When discussing statistical models or algorithms, quantify "predictive capacity" using metrics like R-squared, AUC, or RMSE to provide concrete evidence of their performance.

Common error

Avoid claiming high "predictive capacity" without proper validation. Always test models on independent datasets to ensure generalizability and avoid overfitting, which can lead to inflated performance metrics.

Antonio Rotolo, PhD - Digital Humanist | Computational Linguist | CEO @Ludwig.guru

Antonio Rotolo, PhD

Digital Humanist | Computational Linguist | CEO @Ludwig.guru

Source & Trust

83%

Authority and reliability

4.5/5

Expert rating

Real-world application tested

Linguistic Context

The phrase "predictive capacity" functions as a noun phrase, where "predictive" is an adjective modifying the noun "capacity". It describes the extent or degree to which something is able to forecast future outcomes or behaviors. Ludwig AI confirms its common usage in various contexts.

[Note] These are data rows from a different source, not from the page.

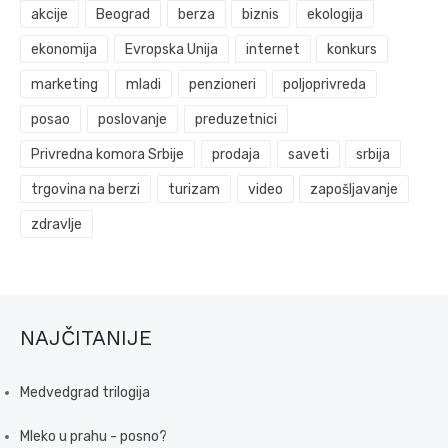
akcije
Beograd
berza
biznis
ekologija
ekonomija
Evropska Unija
internet
konkurs
marketing
mladi
penzioneri
poljoprivreda
posao
poslovanje
preduzetnici
Privredna komora Srbije
prodaja
saveti
srbija
trgovina na berzi
turizam
video
zapošljavanje
zdravlje
NAJČITANIJE
Medvedgrad trilogija
Mleko u prahu - posno?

Expression frequency: Very common

Frequent in

Science

88%

News & Media

6%

Encyclopedias

2%

Less common in

Formal & Business

1%

Wiki

1%

Reference

1%

Ludwig's WRAP-UP

In summary, "predictive capacity" is a grammatically correct and frequently used phrase, particularly in scientific and academic contexts. It refers to the ability of a model, system, or individual to accurately forecast future outcomes. Ludwig AI underscores its validity and offers alternative formulations such as "forecasting ability" or "predictive power". When employing this phrase, it's crucial to quantify the predictive capability using relevant metrics and validate models rigorously to avoid overstating their performance. Furthermore, its formal tone makes it ideal for technical and scientific communication. It's more often employed in science related contents, news, and encyclopedias.

FAQs

What does "predictive capacity" mean?

"Predictive capacity" refers to the ability of a model, system, or individual to accurately forecast future outcomes or events based on available data and trends.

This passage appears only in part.